──────── Source material
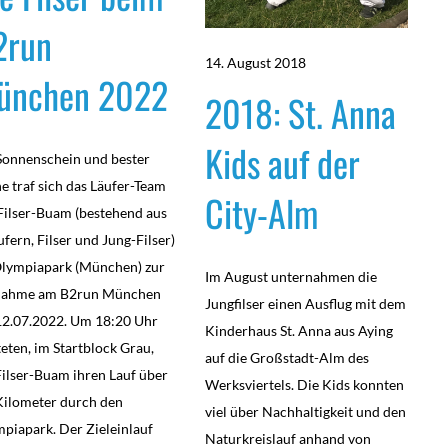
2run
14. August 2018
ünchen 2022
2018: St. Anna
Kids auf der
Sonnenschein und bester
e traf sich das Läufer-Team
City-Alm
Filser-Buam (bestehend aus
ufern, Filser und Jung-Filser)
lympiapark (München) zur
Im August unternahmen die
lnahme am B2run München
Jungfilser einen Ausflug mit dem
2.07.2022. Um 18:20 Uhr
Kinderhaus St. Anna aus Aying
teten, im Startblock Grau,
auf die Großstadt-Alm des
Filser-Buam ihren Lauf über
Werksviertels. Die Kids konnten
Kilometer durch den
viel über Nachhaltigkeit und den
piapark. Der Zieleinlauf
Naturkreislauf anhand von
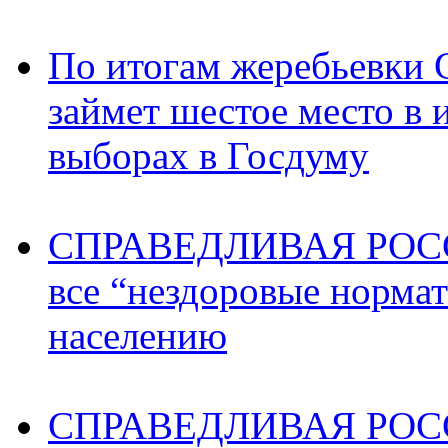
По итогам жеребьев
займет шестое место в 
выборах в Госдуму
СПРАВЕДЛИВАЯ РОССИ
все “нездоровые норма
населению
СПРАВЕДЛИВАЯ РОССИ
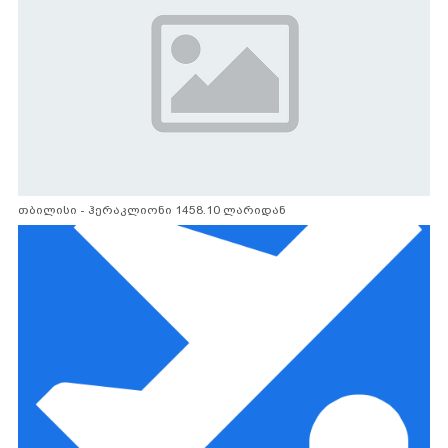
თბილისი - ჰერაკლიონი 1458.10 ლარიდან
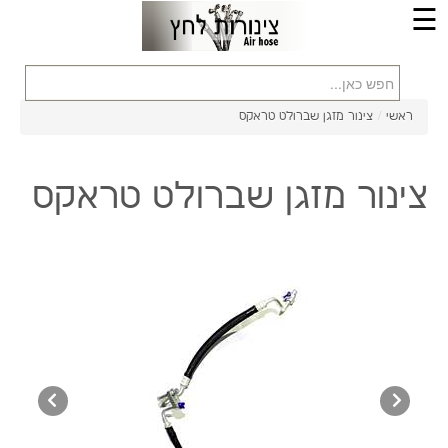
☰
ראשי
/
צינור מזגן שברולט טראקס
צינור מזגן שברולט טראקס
────────────────
──────── Source material
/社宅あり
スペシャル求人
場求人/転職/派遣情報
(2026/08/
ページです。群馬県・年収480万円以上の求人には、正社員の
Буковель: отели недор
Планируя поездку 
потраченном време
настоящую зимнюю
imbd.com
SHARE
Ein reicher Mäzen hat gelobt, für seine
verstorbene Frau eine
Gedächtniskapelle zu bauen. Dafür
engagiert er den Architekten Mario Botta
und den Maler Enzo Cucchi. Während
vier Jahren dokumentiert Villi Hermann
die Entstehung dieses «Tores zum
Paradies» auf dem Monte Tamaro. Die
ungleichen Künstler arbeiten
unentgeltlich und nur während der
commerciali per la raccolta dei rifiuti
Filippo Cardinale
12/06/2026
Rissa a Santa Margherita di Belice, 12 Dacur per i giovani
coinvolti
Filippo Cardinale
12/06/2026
────────────────
──────── Source material
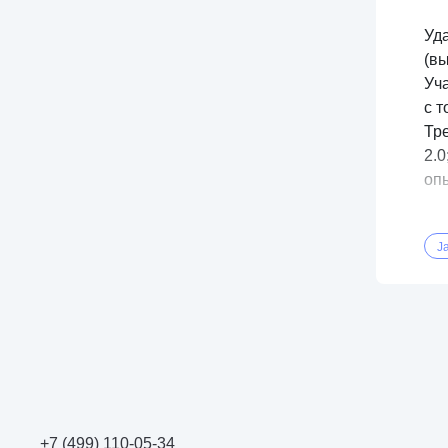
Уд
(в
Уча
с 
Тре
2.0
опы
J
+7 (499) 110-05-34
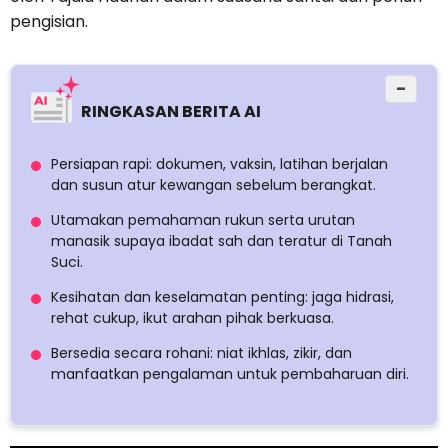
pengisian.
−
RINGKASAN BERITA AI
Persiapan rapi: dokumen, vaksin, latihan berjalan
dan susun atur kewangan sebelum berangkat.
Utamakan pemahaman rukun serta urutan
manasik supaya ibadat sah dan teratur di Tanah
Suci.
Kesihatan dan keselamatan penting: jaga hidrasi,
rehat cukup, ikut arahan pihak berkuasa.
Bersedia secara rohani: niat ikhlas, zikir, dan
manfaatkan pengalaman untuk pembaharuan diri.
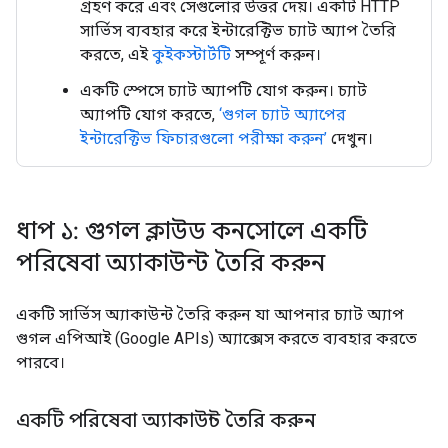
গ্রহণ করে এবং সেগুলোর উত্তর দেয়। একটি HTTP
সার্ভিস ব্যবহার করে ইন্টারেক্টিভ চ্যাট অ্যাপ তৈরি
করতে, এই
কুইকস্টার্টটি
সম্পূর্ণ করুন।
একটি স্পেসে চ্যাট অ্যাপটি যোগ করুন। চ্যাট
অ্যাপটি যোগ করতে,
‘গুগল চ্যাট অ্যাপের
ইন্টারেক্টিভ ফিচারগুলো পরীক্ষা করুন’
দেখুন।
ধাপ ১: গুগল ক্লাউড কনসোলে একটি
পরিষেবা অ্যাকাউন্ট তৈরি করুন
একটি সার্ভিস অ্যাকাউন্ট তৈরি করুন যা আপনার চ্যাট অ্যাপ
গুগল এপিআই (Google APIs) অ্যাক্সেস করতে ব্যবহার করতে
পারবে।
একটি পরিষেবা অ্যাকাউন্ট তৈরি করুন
────────────────
Copy out each line of the data above, exactly, if it lies between the line holding "Ein reicher Mäzen hat gelobt, für seine" and the line holding "commerciali per la raccolta dei rifiuti", inclusive; copy no other line.

Ein reicher Mäzen hat gelobt, für seine
verstorbene Frau eine
Gedächtniskapelle zu bauen. Dafür
engagiert er den Architekten Mario Botta
und den Maler Enzo Cucchi. Während
vier Jahren dokumentiert Villi Hermann
die Entstehung dieses «Tores zum
Paradies» auf dem Monte Tamaro. Die
ungleichen Künstler arbeiten
unentgeltlich und nur während der
commerciali per la raccolta dei rifiuti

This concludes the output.